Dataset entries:
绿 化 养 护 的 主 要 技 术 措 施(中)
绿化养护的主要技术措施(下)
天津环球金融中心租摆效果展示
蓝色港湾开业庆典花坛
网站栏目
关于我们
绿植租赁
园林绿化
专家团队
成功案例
--
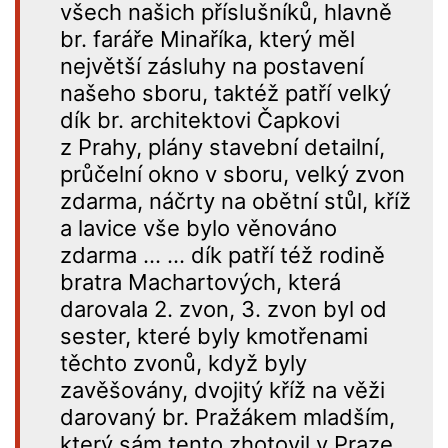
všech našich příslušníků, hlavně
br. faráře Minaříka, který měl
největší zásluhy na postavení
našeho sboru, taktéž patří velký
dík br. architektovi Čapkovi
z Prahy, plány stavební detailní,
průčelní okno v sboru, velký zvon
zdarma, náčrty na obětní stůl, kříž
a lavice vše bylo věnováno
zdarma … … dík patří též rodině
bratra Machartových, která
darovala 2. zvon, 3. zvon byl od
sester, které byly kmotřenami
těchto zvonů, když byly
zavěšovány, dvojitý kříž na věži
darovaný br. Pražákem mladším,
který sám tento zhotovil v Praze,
--
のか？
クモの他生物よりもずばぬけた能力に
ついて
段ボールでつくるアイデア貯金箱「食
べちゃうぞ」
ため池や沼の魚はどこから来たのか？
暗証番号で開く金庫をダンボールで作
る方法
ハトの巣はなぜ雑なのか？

→ **Problem to work on**: The answer should be only the number of lines in the data that contain the string "zdarma".

→ **Completed task**: 2